There's some interesting things going on in this issue. We continue picking back up on old continuity threads with the re-introduction of G.B. Blackrock; naturally he's the one behind the Circuit Smasher technology. While Circuit Breaker is never mentioned by name, she is shown and referenced, both in a way to give enough wiggle room for IDW. (Circuit Breaker was included in Secret Wars II
before her origin in Transformers so that Marvel would have sole ownership of the character. And they've used her so much
since then!) But probably the most obscure Transformers reference in the book is referring to the Ark's computer as "Auntie," a name dating back to Marvel's original proposal for the Transformers, and only used very rarely in the comics. There's another reference in the book to a different comic- one that took me a minute to put together, but I quite enjoyed. You'll spot it.

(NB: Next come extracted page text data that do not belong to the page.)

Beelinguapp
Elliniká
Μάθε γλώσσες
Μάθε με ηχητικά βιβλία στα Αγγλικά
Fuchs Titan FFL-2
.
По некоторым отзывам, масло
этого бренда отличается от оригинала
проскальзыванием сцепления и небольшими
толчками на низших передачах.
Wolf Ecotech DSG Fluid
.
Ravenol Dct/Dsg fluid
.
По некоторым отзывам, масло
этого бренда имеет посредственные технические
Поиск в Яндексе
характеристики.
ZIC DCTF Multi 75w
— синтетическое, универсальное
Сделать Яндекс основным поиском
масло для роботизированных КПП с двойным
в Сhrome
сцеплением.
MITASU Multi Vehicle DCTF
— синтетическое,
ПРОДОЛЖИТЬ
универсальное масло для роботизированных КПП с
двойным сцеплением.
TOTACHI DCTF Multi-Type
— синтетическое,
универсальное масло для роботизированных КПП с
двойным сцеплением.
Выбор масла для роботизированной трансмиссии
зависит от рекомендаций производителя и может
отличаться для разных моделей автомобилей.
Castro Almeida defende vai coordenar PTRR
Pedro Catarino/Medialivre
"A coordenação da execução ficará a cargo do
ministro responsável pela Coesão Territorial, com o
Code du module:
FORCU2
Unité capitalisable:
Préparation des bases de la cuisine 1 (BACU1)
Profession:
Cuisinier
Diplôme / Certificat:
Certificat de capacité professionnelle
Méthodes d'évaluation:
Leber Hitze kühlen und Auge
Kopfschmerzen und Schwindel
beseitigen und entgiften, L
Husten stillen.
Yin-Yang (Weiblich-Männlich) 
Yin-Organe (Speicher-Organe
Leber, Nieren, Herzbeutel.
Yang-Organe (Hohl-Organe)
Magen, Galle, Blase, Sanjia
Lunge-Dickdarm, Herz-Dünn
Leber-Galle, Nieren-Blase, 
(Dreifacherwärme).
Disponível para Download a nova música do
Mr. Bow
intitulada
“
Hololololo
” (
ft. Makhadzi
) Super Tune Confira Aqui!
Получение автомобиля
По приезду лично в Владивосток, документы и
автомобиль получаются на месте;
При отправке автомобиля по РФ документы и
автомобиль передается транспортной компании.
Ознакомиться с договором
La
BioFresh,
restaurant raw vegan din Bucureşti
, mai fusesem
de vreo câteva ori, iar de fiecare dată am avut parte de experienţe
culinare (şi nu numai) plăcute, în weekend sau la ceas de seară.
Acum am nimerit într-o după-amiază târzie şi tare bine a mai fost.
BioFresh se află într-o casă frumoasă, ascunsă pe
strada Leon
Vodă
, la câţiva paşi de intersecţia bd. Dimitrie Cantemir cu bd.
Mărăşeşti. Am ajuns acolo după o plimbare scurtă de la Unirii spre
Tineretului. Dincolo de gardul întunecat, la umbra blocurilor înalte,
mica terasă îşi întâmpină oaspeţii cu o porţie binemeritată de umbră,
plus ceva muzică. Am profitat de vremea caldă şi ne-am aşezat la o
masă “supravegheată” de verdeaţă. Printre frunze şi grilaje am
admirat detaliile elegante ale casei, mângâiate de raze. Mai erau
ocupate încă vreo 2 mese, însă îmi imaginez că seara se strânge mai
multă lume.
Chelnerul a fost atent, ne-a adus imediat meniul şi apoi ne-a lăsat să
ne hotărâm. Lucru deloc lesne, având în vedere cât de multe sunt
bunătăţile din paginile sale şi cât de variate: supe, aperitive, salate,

While Simon Furman's making some attempts to keep his famous Furmanisms in check, his writing definitely has a certain style and feel to it, and this issue lives up to that. The story to date doesn't quite
feel the same as where we left off way back when... which makes the decision to skip 20 years into the future a smart one. I'm happy with the pacing, though- the story is progressing, we're getting solid information on what happened in the intervening years, and the comic's not afraid to be dense with dialogue and exposition in that `80s Marvel way. Wildman and Baskerville seem to have settled back into their old gig nicely- I think they might be back in the old groove even a bit more than Furman, in fact. It's solid art, and the book flows easily from panel to panel and it's not at all difficult to follow what's going on. My only qualm is a stylistic one that comes down to personal taste: Wildman's faces have gotten a bit more angular, but still make the Transformers look very human and organic in most cases- which works from a stand point of relating to the characters, but not so much in a "these are robots" sense. For that, Geoff Senior was my favorite, and I'm happy to see him providing alternate covers to ReGen One. I think John-Paul Bove has dialed it back on color complexity compared to the first couple of issues, and this is an extremely good thing. The colors more than anything looked very modern and out of place early in, but here they're looking slightly flatter and more comic-booky- in a good way.
This entire issue is one that's primarily building to other things. While that can be tricky to do and unsatisfying if done incorrectly, it's in the nature of the story's 20-year timeskip that we, like the Autobots, need to get caught up. Even so, there's enough interesting new information here to make it fun on its own. I definitely want to see where this is going!